Noise thresholding is often applied to in vitro VSDI data to aid in the visualization of activity in a movie format [9], [10], [11]. In that approach, pseudocolor is used to render ΔF/F values that exceed the noise threshold, while the raw camera frame pixel value (grayscale) is shown at pixels with ΔF/F values below the noise threshold. We performed this type of thresholding in Figure 1D–F and in Movie S1, with the noise threshold set as 1.5 standard deviations of the baseline noise level. In movies, the advantage of the pseudocolor thresholding approach is that the anatomical boundaries of the slice are visible, at least in part, during the data review process. The disadvantage of pseudocolor thresholding is that small ΔF/F fluctuations near the thresholding level appear deceptively large, because a slightly-suprathreshold regional response will appear as a widespread pseudocolor change, while a slightly subthreshold response will register no pseudocolor change. In raster plots, noise thresholding was not used because it is not needed to understand the slice anatomy; in rasters, the slice anatomy is described by the Y axis position.
Co-alignment of slices
The morphology of each slice is different. To permit direct comparison between slices, the toolbox converts all rasters to a standard number of spatial segments for each defined anatomical region, by interpolating rasters along the y-axis (the anatomical/spatial dimension). For the hilus, CA3, and CA1, we interpolated to give 4, 24, and 16 rows for each region, respectively. These values were chosen to be slightly larger than the number of rows in any of the individual slices studied, so that resampling would be conducted similarly in all subjects as a slight increase in sampling rate. The Matlab function resample() is used to perform linear interpolation to insert additional raster rows as necessary, so that each raster is “stretched” to be the same size. Linear interpolation was used because in vitro hippocampal VSDI signals are not sharply variable from segment to segment. While raster plots have been used previously to aid in VSDI data visualization [10], [12], the spatial scope of those studies was limited to small linear sub-regions of the preparation, and to our knowledge interpolation has not been previously applied to co-align VSDI brain slice data to a standardized geometric representation.

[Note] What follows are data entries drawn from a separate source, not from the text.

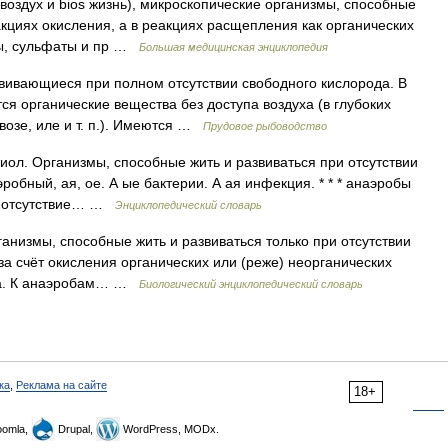
ег воздух и bios жизнь), микроскопические организмы, способные
акциях окисления, а в реакциях расщепления как органических
ты, сульфаты и пр …
Большая медицинская энциклопедия
ивающиеся при полном отсутствии свободного кислорода. В
тся органические вещества без доступа воздуха (в глубоких
возе, иле и т. п.). Имеются …
Прудовое рыбоводство
 Биол. Организмы, способные жить и развиваться при отсутствии
робный, ая, ое. А ые бактерии. А ая инфекция. * * * анаэробы
 в отсутствие… …
Энциклопедический словарь
анизмы, способные жить и развиваться только при отсутствии
а счёт окисления органических или (реже) неорганических
ода. К анаэробам… …
Биологический энциклопедический словарь
ка
,
Реклама на сайте
18+
omla,
Drupal,
WordPress, MODx.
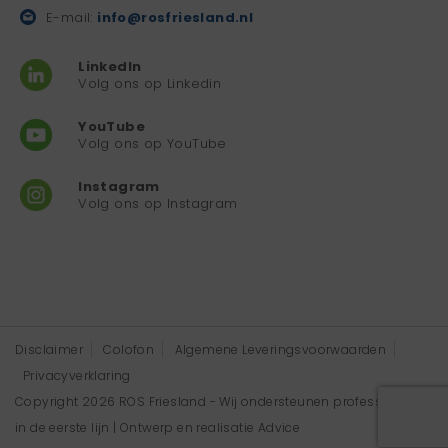
E-mail:
info@rosfriesland.nl
LinkedIn
Volg ons op Linkedin
YouTube
Volg ons op YouTube
Instagram
Volg ons op Instagram
Disclaimer
Colofon
Algemene Leveringsvoorwaarden
Privacyverklaring
Copyright 2026 ROS Friesland - Wij ondersteunen professionals
in de eerste lijn | Ontwerp en realisatie
Advice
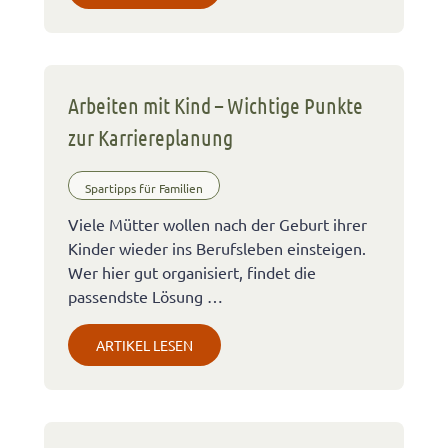
Arbeiten mit Kind – Wichtige Punkte
zur Karriereplanung
Spartipps für Familien
Viele Mütter wollen nach der Geburt ihrer
Kinder wieder ins Berufsleben einsteigen.
Wer hier gut organisiert, findet die
passendste Lösung …
ARTIKEL LESEN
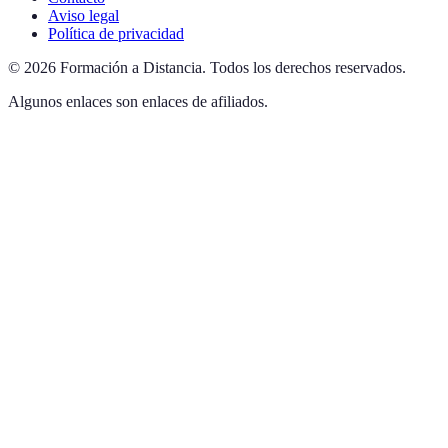
Aviso legal
Política de privacidad
©
2026
Formación a Distancia
.
Todos los derechos reservados.
Algunos enlaces son enlaces de afiliados.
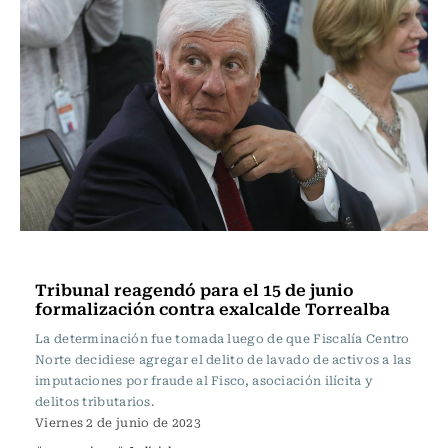
Actualidad
Tribunal reagendó para el 15 de junio
formalización contra exalcalde Torrealba
La determinación fue tomada luego de que Fiscalía Centro
Norte decidiese agregar el delito de lavado de activos a las
imputaciones por fraude al Fisco, asociación ilícita y
delitos tributarios.
Viernes 2 de junio de 2023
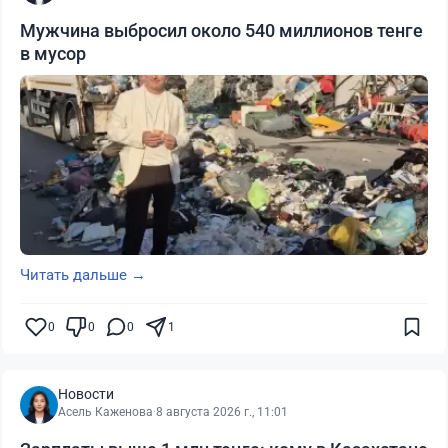
Мужчина выбросил около 540 миллионов тенге
в мусор
Читать дальше →
0
0
0
1
Новости
Асель Каженова
·
8 августа 2026 г., 11:01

After converting each raster to standard dimensions, the rasters can be averaged together to visually compare activity between groups of slices at co-aligned spatiotemporal coordinates (Figure 2). It is straightforward to conduct statistical analyses using this representation of the data. Additionally, the toolbox also contains utilities to make other types of measurements by taking advantage of the polygonal representation of the slice geometry: the toolbox measures the velocity of the spread of electrical activity and tests for anatomical differences between groups, as described in “Activation velocity measurement” and “Comparison of slice anatomy”, below.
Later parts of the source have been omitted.